This post was written with James Anderson, Communications Coordinator at the World Resources Institute.
“This is unprecedented fire behavior. We’ve never seen conditions like this before. Not a single one of our firefighters has ever faced such extreme conditions.”
This statement from the director of the Texas Forest Service makes it clear that the recent wildfires that scorched Texas belong in a new category of disaster. Already, the state’s wildfires this season have consumed 3.6 million acres (an area the size of Connecticut), swallowed over 1,500 homes, and killed at least four people. According to NOAA, the current wildfire is costing more than $1 million per day and exceeds $5 billion in overall damages across the Southwest. These are costs that will be borne by government, business and residents, alike. The recent Texas wildfires are driven by one of the worst droughts on record, while powerful winds associated with tropical storms have fanned the flames. Moreover, many sources say that climate change is creating the conditions for wildfires to increase, particularly in the Southwest United States. NOAA recently reported that Texas had its warmest and driest summer on record. The lethal combination of drought, heat, and intense storms that can exacerbate fires is expected to become more common around the world as climate change intensifies in the coming years. According to research published in the Proceedings of the National Academy of Sciences, rising temperatures linked to climate change will become the dominant driver of wildfires in the 21st century.
It’s not just Texas that is experiencing these impacts of droughts and wildfires. The Brazilian Amazon has suffered two “once in a century” droughts in the past decade, one in 2005 and the other in 2010. This set the stage for a number of massive wildfires causing $50 million worth of damage and affecting over 400,000 Brazilians.
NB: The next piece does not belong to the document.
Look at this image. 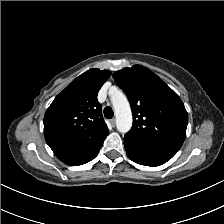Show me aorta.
<instances>
[{"label": "aorta", "mask_w": 224, "mask_h": 224, "mask_svg": "<svg viewBox=\"0 0 224 224\" xmlns=\"http://www.w3.org/2000/svg\"><path fill=\"white\" fill-rule=\"evenodd\" d=\"M111 103L116 115L117 130L127 133L132 127V112L127 97L115 89L111 94Z\"/></svg>", "instance_id": "762f6f07"}]
</instances>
Brazil’s wildfires also offer a chance to learn from the recent past. In 2005, regional governments in Brazil recognized the mounting problem of climate-related disturbances and responded be developing with a suite of emergency response measures. Officials set up a “situation room” to monitor wildfires via satellite images, coordinate agency responses, and direct fire-fighting resources to high priority areas. The situation room received data from an international research initiative called the Large-Scale Biosphere Atmosphere Experiment (LBA-ECO), which enabled them to direct professional and volunteer firefighters to ever-shifting fire fronts.
Brazil’s proactive response to climate-based disasters can provide valuable lessons for Texas, as the state mobilizes its own emergency operations center, collects wildfire data, and deploys fire-fighting resources. In fact, according to NOAA, fire managers in Texas were better prepared due to advance warnings that allowed them “enough time to assess their fire risk, assets, and resources.”
Together, these experiences are demonstrating the type of innovative approaches that countries – both in the developed and developing world—will need to take as extreme weather and long-term impacts of climate change take hold. Countries are responding by restoring buffering wetlands, investing in new technology to collect climate data, and building community resilience through disaster risk reduction programs targeted at the most vulnerable populations. These and other examples can be found in the forthcoming World Resources Report, Decision-Making is a Changing Climate, published by World Resources Institute, the World Bank, UNDP, and UNEP.
We are just beginning to understand and grapple with how to respond to and prepare for a radically changed world. One thing that is clear is that government officials, both on the national and local levels, will need to make smart and at times difficult choices. The decisions they make today will have a large impact on our ability to respond to future disasters and long-term changes. We already have many of the tools, information, resources, and strategies for the challenges that lie ahead. And if we act wisely, we can be better prepared for our changing world.